Les Montréalais, que l'abondance des révélations sur l'octroi de contrats dans leur ville scandalise, ont-ils vraiment la tête à s'arrêter à qui révèle quoi à qui? Bien sûr que non: au rythme du grand déballage qui va s'amplifiant, ils veulent seulement pouvoir séparer le bon grain de l'ivraie. Qui fait le tri n'a strictement aucune importance.
Or dans la bouche de Louise Harel, le débat sur l'éthique à Montréal est en train de se réduire à la guerre des clans. Depuis vendredi dernier, alors que les révélations sur les relations entre son lieutenant Benoit Labonté et l'entrepreneur controversé Tony Accurso ont finalement mené au départ du premier, madame Harel a blâmé d'abord les médias, puis ses adversaires politiques, pour les rebondissements qui perturbent sa campagne.

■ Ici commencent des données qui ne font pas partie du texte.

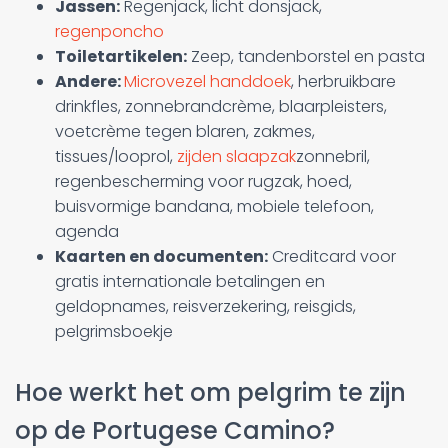
Jassen:
Regenjack, licht donsjack,
regenponcho
Toiletartikelen:
Zeep, tandenborstel en pasta
Andere:
Microvezel handdoek
, herbruikbare
drinkfles, zonnebrandcrème, blaarpleisters,
voetcrème tegen blaren, zakmes,
tissues/looprol,
zijden slaapzak
zonnebril,
regenbescherming voor rugzak, hoed,
buisvormige bandana, mobiele telefoon,
agenda
Kaarten en documenten:
Creditcard voor
gratis internationale betalingen en
geldopnames, reisverzekering, reisgids,
pelgrimsboekje
Hoe werkt het om pelgrim te zijn
op de Portugese Camino?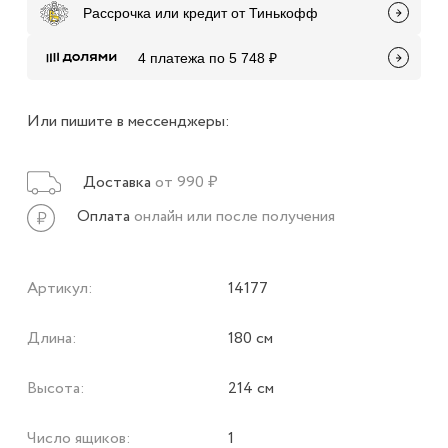
Рассрочка или кредит от Тинькофф
4 платежа по 5 748 ₽
Или пишите в мессенджеры:
Доставка
от 990 ₽
Оплата
онлайн или после получения
Артикул:
14177
Длина:
180 см
Высота:
214 см
Число ящиков:
1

Lundi soir, tout de suite après le débat télévisé des candidats à la mairie, elle en a remis, accusant l'entourage du maire Gérald Tremblay d'avoir exercé des pressions pour divulguer des informations aux médias. Hier, elle maintenait le cap sur son compte Twitter, réitérant ses déclarations de la veille.

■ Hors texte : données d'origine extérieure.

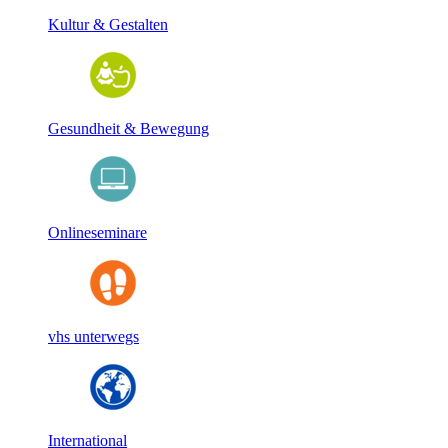
Kultur & Gestalten
Gesundheit & Bewegung
Onlineseminare
vhs unterwegs
International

Il est possible que ces accusations soient vraies. Mais franchement, cela n'intéresse que les férus de potins politiques, certainement pas les électeurs, et surtout pas dans le contexte actuel. Les Montréalais sont dégoûtés et ils se sentent bien seuls puisque le gouvernement Charest ne veut pas d'une commission d'enquête sur les magouilles du monde municipal. Abandonnés par Québec, ils attendent donc des candidats aux municipales qu'on leur parle franc, pas qu'on tire sur le messager.
Madame Harel a d'autant plus intérêt à bien cibler ses dénonciations que de plus en plus de voix s'élèvent pour dire qu'elle avait été mise en garde contre Benoit Labonté quand elle a fait le pari que son parti, Vision Montréal, était le meilleur véhicule pour gagner la mairie. Des voix anonymes, certes, mais qui convergent. Et des voix qui s'affichent, comme celles de Robert Laramée et Christine Hernandez, ex de Vision Montréal, que l'on peut lire dans notre page Idées.
Madame Harel, écrivent-ils, «n'a jamais répondu à nos efforts d'entrer en communication avec elle». Peut-être n'étaient-ils pas du bon clan? Mais peut-être aussi que madame Harel ne voulait pas connaître les dessous de son nouveau parti... Tout cela ne ressemble-t-il pas à un certain Gérald Tremblay, spécialiste du «je ne savais pas» et qui a attendu d'être au pied du mur avant de congédier les importuns...
Madame Harel a montré la porte à Benoit Labonté? Bravo. A-t-elle trop attendu pour le faire? Sûrement (dès la fin septembre, le site RueFrontenac.com publiait des informations sur une rencontre entre M. Labonté et Tony Accurso). A-t-elle bien réagi à ce départ? Non, car elle s'est surtout emportée contre les jambettes qui sont -- elle le sait bien -- l'ordinaire de la politique. Or Montréal a trop connu de politique ordinaire. Il est maintenant temps de faire preuve de courage et de leadership pour transcender les querelles de partis et s'attaquer à la corruption qui sévit, peu importe qui la dénonce.